▸ Task: Pull each line with the string "Controlli" from the entries.

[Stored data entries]
· · ·

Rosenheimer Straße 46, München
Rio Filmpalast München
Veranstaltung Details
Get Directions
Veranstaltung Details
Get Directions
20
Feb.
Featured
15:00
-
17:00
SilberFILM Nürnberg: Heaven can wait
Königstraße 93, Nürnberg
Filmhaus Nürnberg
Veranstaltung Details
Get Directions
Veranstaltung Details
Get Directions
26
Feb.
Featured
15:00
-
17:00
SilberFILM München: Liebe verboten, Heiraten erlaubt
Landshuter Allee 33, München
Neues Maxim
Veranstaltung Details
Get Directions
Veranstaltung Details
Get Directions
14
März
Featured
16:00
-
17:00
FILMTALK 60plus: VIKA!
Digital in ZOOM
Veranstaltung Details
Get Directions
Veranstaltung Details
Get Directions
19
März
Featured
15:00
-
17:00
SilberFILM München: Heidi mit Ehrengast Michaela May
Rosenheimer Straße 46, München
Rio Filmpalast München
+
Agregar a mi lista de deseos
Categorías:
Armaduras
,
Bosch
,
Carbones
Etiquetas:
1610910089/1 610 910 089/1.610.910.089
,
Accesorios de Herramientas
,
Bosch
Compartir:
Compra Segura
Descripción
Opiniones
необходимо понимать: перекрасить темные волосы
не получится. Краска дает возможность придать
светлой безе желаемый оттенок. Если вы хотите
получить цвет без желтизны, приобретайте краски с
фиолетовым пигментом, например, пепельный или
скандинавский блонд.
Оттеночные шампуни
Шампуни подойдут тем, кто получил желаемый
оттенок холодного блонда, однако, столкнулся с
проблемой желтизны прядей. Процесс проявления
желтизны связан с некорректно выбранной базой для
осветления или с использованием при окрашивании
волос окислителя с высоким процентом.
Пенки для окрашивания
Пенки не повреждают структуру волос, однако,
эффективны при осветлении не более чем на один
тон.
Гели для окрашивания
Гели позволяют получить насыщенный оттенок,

· · ·

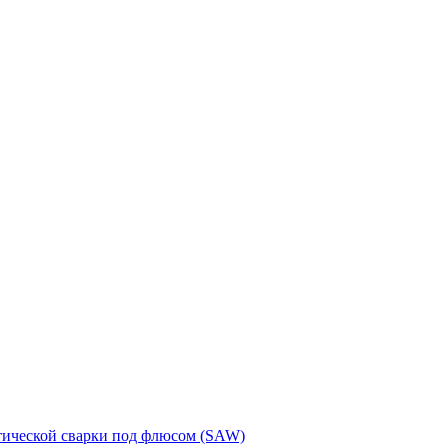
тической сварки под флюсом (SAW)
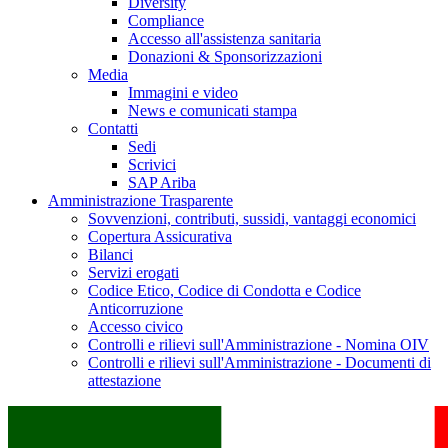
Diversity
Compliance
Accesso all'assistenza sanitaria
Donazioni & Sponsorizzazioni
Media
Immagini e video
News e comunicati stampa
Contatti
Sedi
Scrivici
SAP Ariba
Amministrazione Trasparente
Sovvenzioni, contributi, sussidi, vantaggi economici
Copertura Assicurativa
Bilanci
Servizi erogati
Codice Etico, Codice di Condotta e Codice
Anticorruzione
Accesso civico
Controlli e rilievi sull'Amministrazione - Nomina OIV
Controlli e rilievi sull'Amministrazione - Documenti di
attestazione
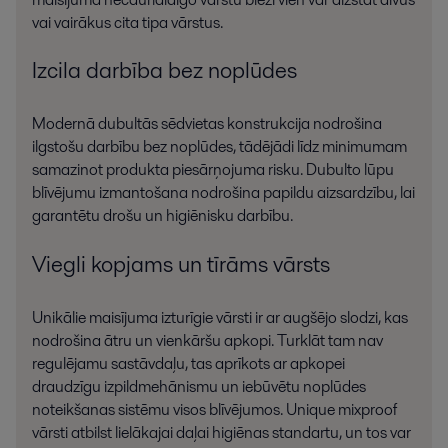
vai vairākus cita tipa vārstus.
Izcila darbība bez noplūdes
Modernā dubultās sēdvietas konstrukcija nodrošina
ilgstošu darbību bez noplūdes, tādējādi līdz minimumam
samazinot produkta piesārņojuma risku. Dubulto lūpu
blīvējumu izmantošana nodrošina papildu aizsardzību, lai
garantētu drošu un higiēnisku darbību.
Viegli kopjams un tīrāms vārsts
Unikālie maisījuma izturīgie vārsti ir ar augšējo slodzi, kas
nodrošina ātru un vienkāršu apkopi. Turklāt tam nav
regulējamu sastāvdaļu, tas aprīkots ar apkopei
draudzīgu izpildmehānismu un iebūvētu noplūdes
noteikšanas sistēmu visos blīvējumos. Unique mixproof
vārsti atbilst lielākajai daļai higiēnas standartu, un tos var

· · ·

▸ Answer for this exercise:
Controlli e rilievi sull'Amministrazione - Nomina OIV
Controlli e rilievi sull'Amministrazione - Documenti di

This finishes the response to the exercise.